For a specific document $d$ where term $t$ appears, it is certain so the probability of observing the term is:
$$\begin{aligned} p(t|d) & = & 1 \\ p(t'|d) & = & 0\end{aligned}$$The amount of information gain or relative entropy, according to chapter [ch:info]{reference-type="ref" reference="ch:info"}, by seeing the term in document $d$ out of collection $C$, can be computed by:
$$\begin{aligned} Info(t) & = & DL[P(t|d) || P(t|C)] \\ & = & - \sum_{x \in (t,t')} p(x|d) \log \frac{p(x|C)}{p(x|d)} \\ & = & - p(t|d) \log \frac{p(t|C)}{p(t|d)} - p(t'|d) \log \frac{p(t'|C)}{p(t'|d)} \\ & = & - 1 \cdot \log \frac{n_t}{N} - 0 \cdot \log \frac{p(t'|C)}{p(t'|d)} \\ & = & - \log \frac{n_t}{N}\end{aligned}$$This information gain of term $t$ is in fact the exactly the classic Inverse Document Frequency (IDF) weighting scheme:
Inverse document frequency (IDF): $$\begin{aligned} IDF_t & = & Info(t) \\ & = & \log \frac{N}{n_t}\end{aligned}$$
where $n_t$, the number of documents with term $t$, is commonly referred to as document frequency (DF).

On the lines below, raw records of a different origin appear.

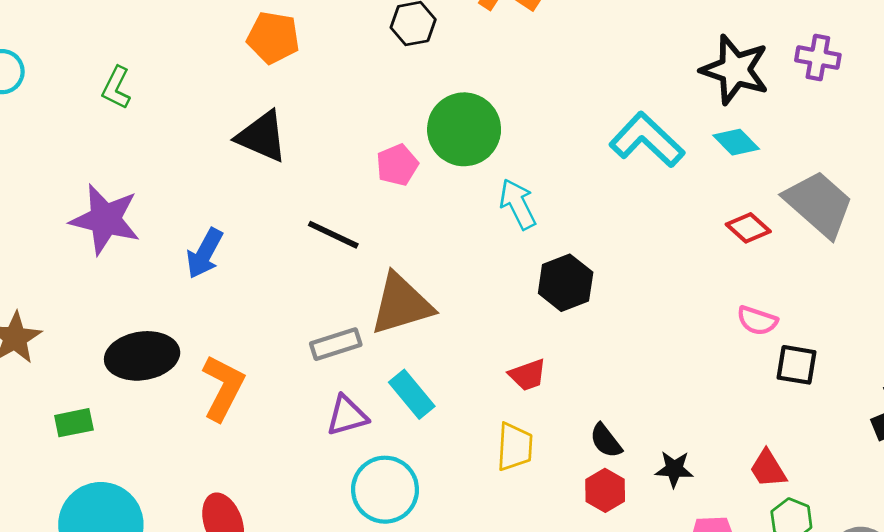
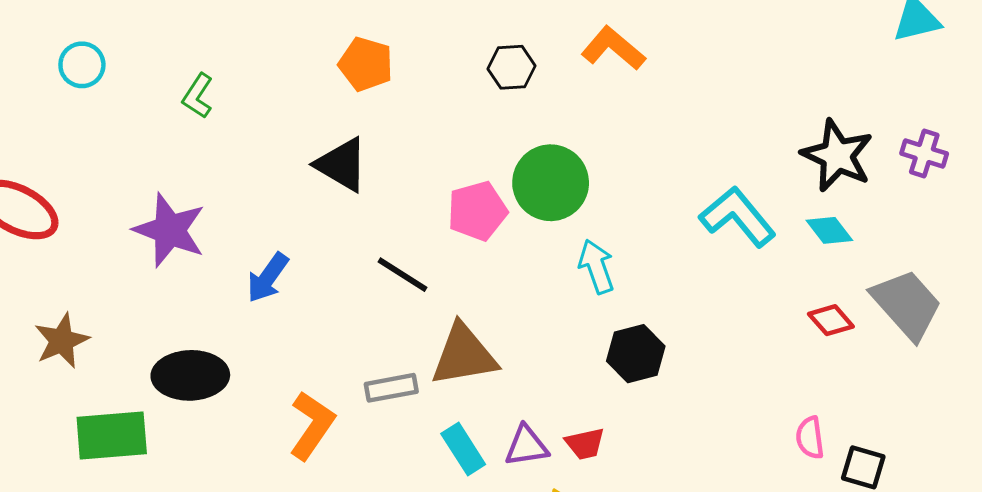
pink pentagon: (397, 165) -> (477, 211), size x1.4
pink semicircle: (757, 321) -> (810, 438), moved, turned 57
orange L-shape: (223, 388) -> (312, 425), moved
purple triangle: (347, 416) -> (526, 446), moved
green rectangle: (74, 423) -> (112, 436), size x1.8

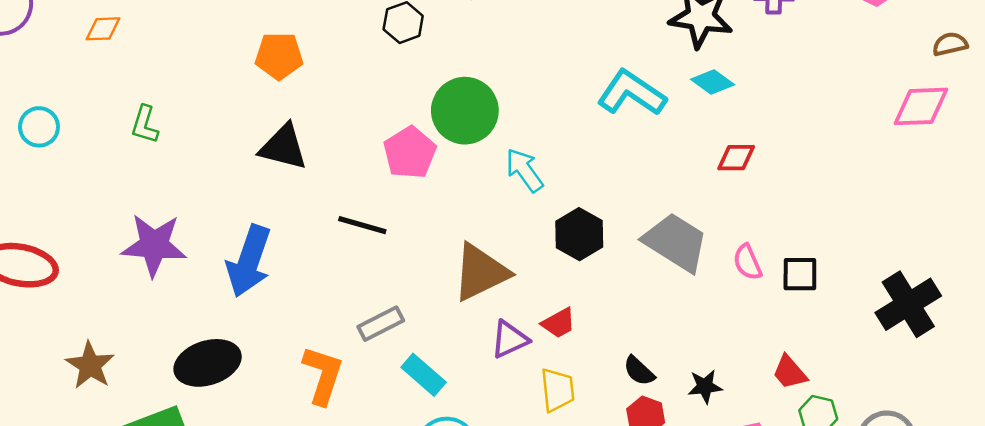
blue arrow: (268, 278) -> (249, 261), size x1.5
gray trapezoid: (907, 304) -> (676, 242), moved
red diamond: (831, 320) -> (736, 158), turned -33
brown triangle: (464, 355) -> (480, 272), moved
cyan rectangle: (463, 449) -> (424, 375), moved

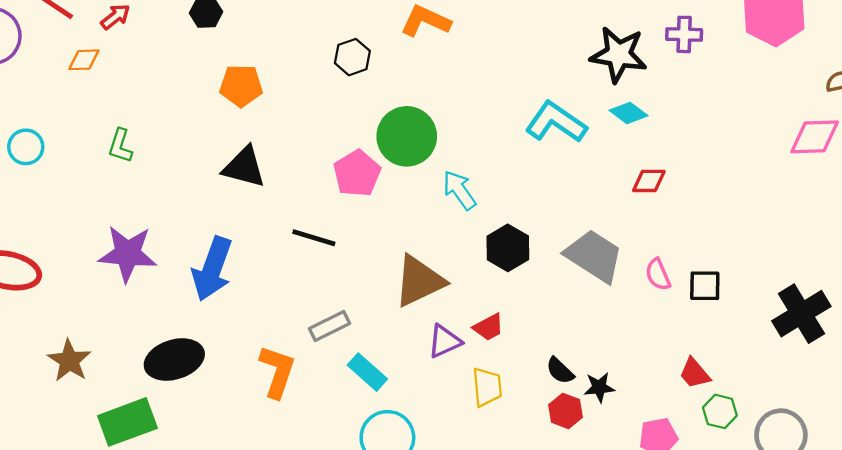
black star: (705, 386) -> (599, 387), moved

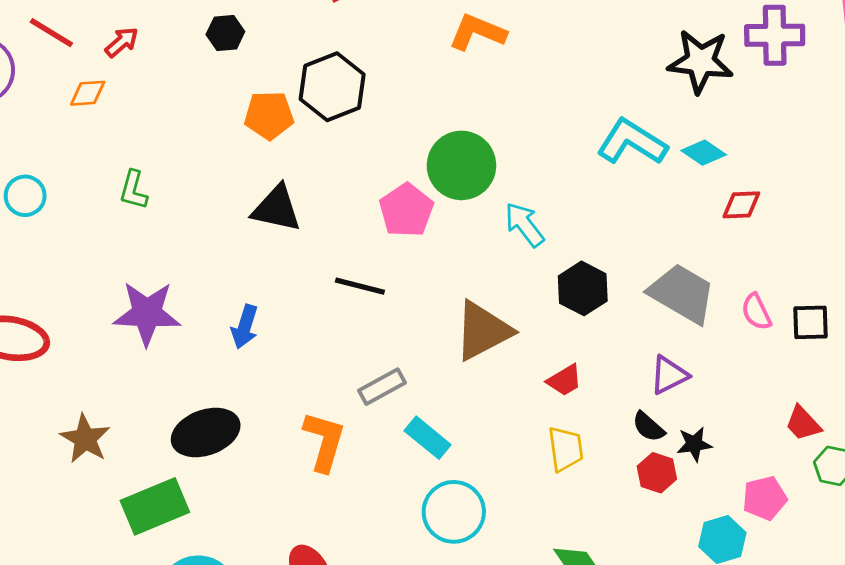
purple cross: (684, 34) -> (775, 35), size x1.4
black hexagon: (352, 57) -> (332, 87), moved, size x1.6
cyan diamond: (629, 113) -> (704, 153), moved
blue arrow: (212, 269) -> (245, 327), size x0.6
purple triangle: (445, 341) -> (669, 375), moved

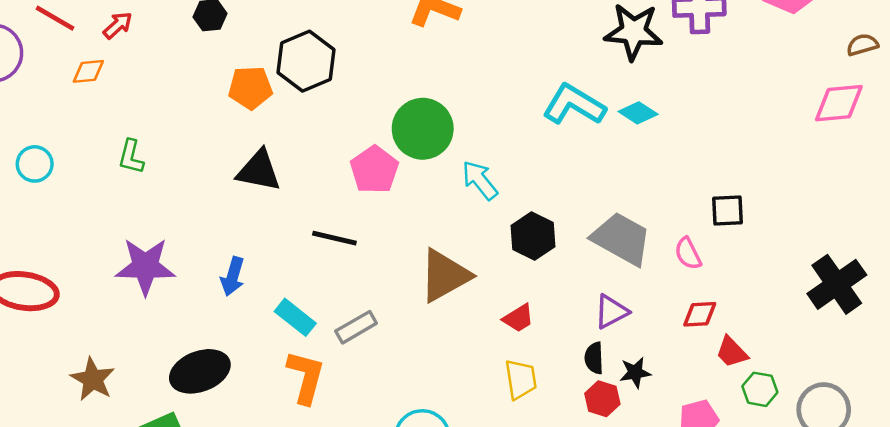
red diamond: (741, 205) -> (700, 314), moved
black square: (811, 322) -> (727, 211), moved
black semicircle: (648, 427) -> (594, 358), turned 48
cyan rectangle: (428, 438) -> (295, 317), moved

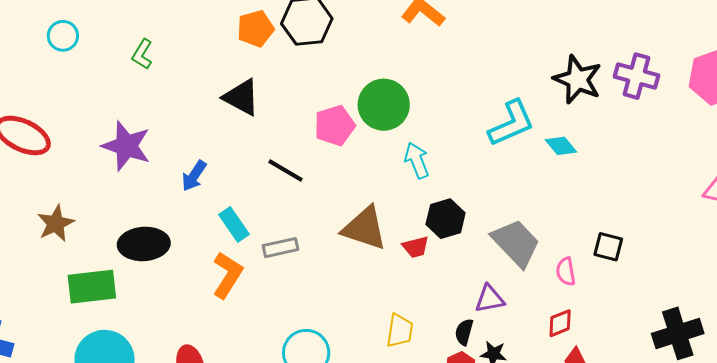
orange pentagon: (250, 88) -> (255, 29), turned -30
cyan L-shape: (574, 105) -> (511, 123), turned 108
brown triangle: (445, 276) -> (365, 228), turned 30
red diamond: (700, 314) -> (560, 323), turned -36
red trapezoid: (518, 318) -> (416, 247), moved

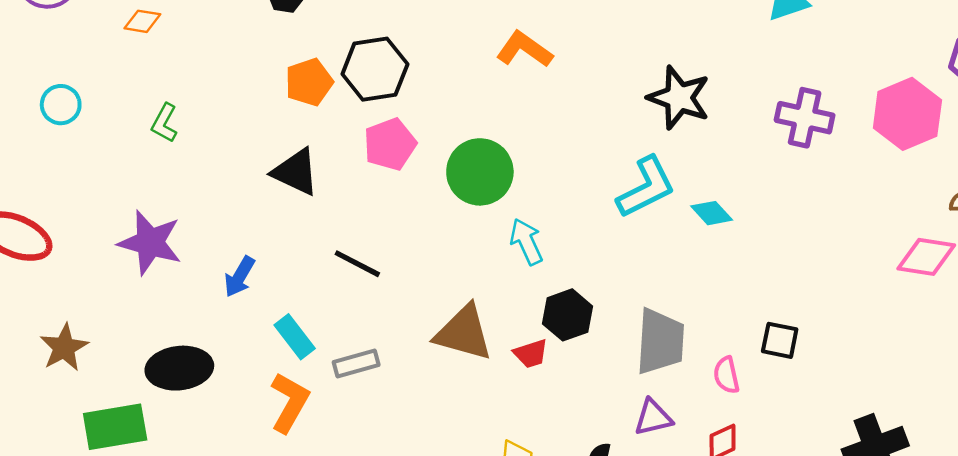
black star: (578, 79) -> (679, 98), moved
pink pentagon: (335, 126) -> (390, 144), moved
gray trapezoid: (516, 243) -> (660, 341), turned 50
purple triangle: (490, 299) -> (653, 418), moved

Again we use the three course titles as an example.
Three documents in the collection: $ N = 3$
t | $n_t$ | p(t) | $IDF_t$ |
---|---|---|---|
data | 1 | 1/3 | $\log{\frac{3}{1}}=0.48$ |
program | 1 | 1/3 | $\log{\frac{3}{1}}=0.48$ |
information | 2 | 2/3 | $\log{\frac{3}{2}}=0.18$ |
system | 2 | 2/3 | $\log{\frac{3}{2}}=0.18$ |
and | 3 | 3/3 | $\log{\frac{3}{3}}=0$ |
IDF measures how informative a term is when it appears in a document. For a term that appears in all documents in the collection -- the stop-words for example -- $n_t$ is the same as $N$ and its IDF weight becomes:
$$\begin{aligned} IDF_t & = & \log \frac{N}{N} \\ & = & \log 1 \\ & = & 0\end{aligned}$$For a term that appears in very few documents in a large collection, $n_t << N$ and the IDF weight is great. In this way, the IDF weight penalizes broader terms used in many documents and rewards more selective, rare terms.
Please note that IDF is a collection-wide statistic for each term whereas term frequency (TF) is a term statistic specific to a document. They address two separate aspects of term weighting and are often combined for document representation.

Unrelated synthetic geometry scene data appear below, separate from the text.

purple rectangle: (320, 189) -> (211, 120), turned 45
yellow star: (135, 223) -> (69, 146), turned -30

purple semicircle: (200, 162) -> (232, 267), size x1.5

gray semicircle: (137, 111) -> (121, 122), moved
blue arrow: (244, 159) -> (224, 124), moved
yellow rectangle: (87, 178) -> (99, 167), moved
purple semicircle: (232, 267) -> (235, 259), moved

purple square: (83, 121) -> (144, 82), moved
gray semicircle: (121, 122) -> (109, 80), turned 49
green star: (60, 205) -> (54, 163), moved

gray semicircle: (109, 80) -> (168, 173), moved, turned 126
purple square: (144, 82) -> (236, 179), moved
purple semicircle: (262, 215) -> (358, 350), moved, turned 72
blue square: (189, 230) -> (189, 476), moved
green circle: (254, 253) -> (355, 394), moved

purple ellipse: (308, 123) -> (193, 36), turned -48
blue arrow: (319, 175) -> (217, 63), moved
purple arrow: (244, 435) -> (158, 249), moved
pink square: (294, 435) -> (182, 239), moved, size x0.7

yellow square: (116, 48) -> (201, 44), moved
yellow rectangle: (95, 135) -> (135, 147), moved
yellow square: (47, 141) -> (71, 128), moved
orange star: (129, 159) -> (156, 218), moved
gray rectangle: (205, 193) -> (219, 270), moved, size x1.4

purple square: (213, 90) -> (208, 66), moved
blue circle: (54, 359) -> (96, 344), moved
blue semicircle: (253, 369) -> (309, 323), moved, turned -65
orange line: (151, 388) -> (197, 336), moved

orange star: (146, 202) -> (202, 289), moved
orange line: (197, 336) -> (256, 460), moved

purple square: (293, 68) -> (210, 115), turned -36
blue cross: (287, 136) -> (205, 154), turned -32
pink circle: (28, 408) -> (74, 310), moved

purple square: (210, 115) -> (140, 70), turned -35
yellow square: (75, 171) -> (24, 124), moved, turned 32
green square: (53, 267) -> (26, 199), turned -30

The combined weighting scheme, namely the classic $TF\times IDF$, assigns a term's weight by:
$$\begin{aligned} w_{dt} & = & TF_{dt} \times \log \frac{N}{n_t}\end{aligned}$$or with log-transformed TF weight:
$$\begin{aligned} w_{dt} & = & \begin{cases} (1 + \log TF_{dt}) \log \frac{N}{n_t} , & \text{if}\ TF_{dt}>0 \\ 0, & \text{otherwise} \end{cases}\end{aligned}$$where $TF_{dt}$ is the number of times term $t$ occurs in document $d$ (TF), $n_t$ is the number of documents having $t$ (DF), and $N$ is the total number of document in the collection.

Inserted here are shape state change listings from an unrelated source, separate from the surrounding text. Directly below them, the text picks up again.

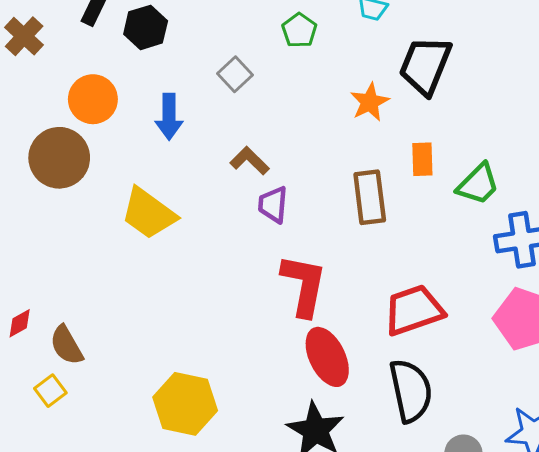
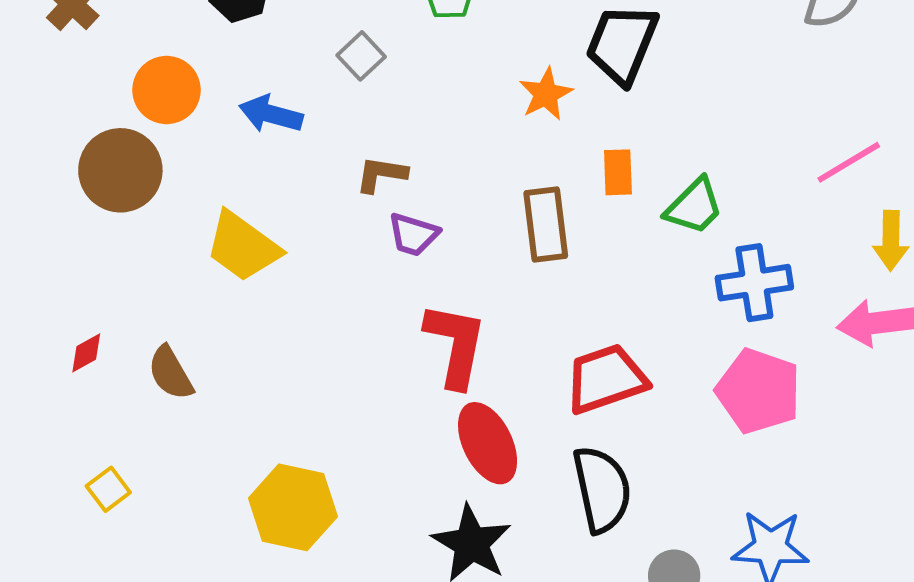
blue arrow: (169, 117) -> (271, 114), turned 105
brown L-shape: (250, 161) -> (381, 174), turned -36
purple trapezoid: (273, 205) -> (413, 234), turned -78
red diamond: (20, 323) -> (86, 353), moved
brown semicircle: (67, 345) -> (171, 373), moved

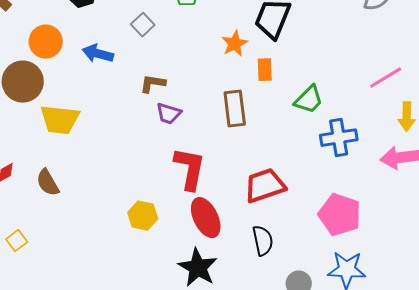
orange rectangle: (618, 172) -> (265, 70), moved
yellow trapezoid: (243, 247) -> (60, 120), moved, turned -30
pink pentagon: (758, 391) -> (340, 215), moved
black semicircle: (602, 489) -> (263, 241), size x0.7
yellow hexagon: (293, 507) -> (143, 216), moved, size x0.7

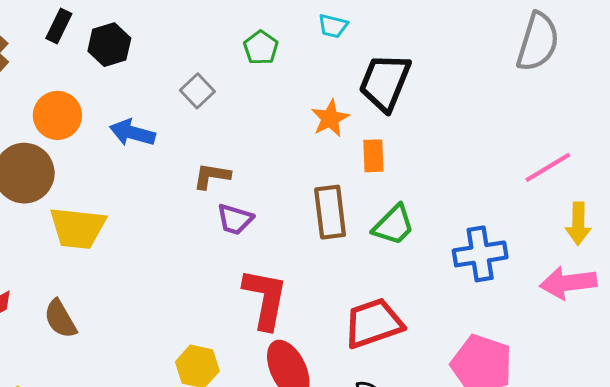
green trapezoid: (309, 100) -> (394, 225), moved

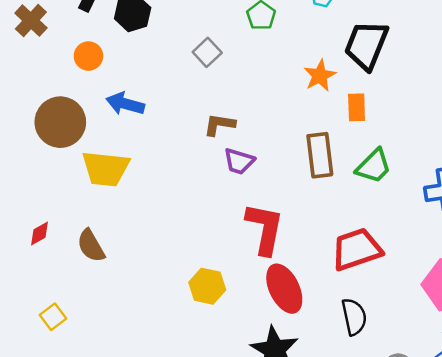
orange circle: (57, 115) -> (88, 56), moved, size x0.7
blue arrow: (132, 133) -> (125, 104), moved

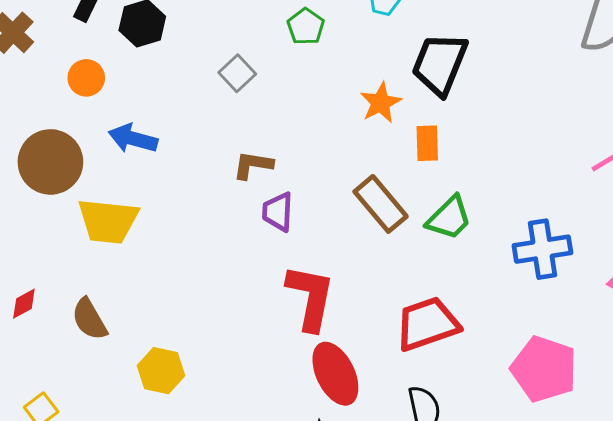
brown rectangle: (320, 155) -> (381, 204), turned -33
purple trapezoid: (239, 161) -> (278, 212), turned 76
yellow hexagon: (207, 286) -> (161, 371), moved

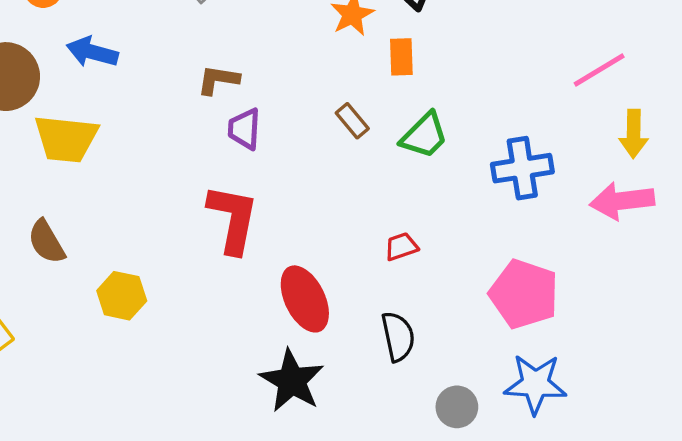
brown rectangle: (381, 204) -> (352, 121), size x0.6
red L-shape: (310, 297) -> (233, 219), moved
red trapezoid: (427, 324) -> (401, 247), size x0.5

Now we can revisit the small collection of three course titles. The TF representation of documents:
TF representation:
Doc# | and | data | information | program | system |
---|---|---|---|---|---|
1. | 1 | 0 | 1 | 0 | 1 |
2. | 1 | 1 | 1 | 0 | 0 |
3. | 1 | 0 | 0 | 1 | 2 |
And now that we have the IDF score for each term:
t | $n_t$ | p(t) | $IDF_t$ |
---|---|---|---|
data | 1 | 1/3 | $\log{\frac{3}{1}}=0.48$ |
program | 1 | 1/3 | $\log{\frac{3}{1}}=0.48$ |
information | 2 | 2/3 | $\log{\frac{3}{2}}=0.18$ |
system | 2 | 2/3 | $\log{\frac{3}{2}}=0.18$ |
and | 3 | 3/3 | $\log{\frac{3}{3}}=0$ |
We can multiple the TF and IDF values for each term in each documents, and we get:
TF*IDF representation:
Doc# | and | data | information | program | system |
---|---|---|---|---|---|
1. | $$1\times0 = 0$$ | 0 | 0.18 | 0 | 0.18 |
2. | 0 | 0.48 | 0.18 | 0 | 0 |
3. | 0 | 0 | 0 | 0.18 | $$2\times0.18 = 0.36$$ |
Notice that the term and appears in every document and its TFIDF weight has been reduced to 0. The term system appears in document 3 for 2 times, with a collection wide IDF of 0.18, its TFIDF weight in document 3 is $2\times0.18$, which is 0.36.
In certain applications, TF may be normalized by document length to alleviate potential favoritism toward longer documents.
There are other variations of the TFIDF treatment. This is one of the most widely used term weighting methods in information retrieval and text mining.